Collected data
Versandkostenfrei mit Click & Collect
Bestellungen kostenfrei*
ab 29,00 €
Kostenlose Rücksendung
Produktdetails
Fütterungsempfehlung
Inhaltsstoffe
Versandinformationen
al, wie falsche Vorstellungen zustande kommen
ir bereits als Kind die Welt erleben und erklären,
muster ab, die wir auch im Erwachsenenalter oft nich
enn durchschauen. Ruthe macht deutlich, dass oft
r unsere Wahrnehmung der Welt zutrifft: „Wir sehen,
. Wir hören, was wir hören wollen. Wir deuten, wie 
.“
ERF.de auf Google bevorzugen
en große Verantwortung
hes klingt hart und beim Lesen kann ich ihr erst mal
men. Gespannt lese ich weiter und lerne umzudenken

**PROMPT:**
I'd like an exact copy of the lines above, from the very first one through the line that contains "muster ab, die", with nothing else added.

**TASK ANSWER:**
Versandkostenfrei mit Click & Collect
Bestellungen kostenfrei*
ab 29,00 €
Kostenlose Rücksendung
Produktdetails
Fütterungsempfehlung
Inhaltsstoffe
Versandinformationen
al, wie falsche Vorstellungen zustande kommen
ir bereits als Kind die Welt erleben und erklären,
muster ab, die wir auch im Erwachsenenalter oft nich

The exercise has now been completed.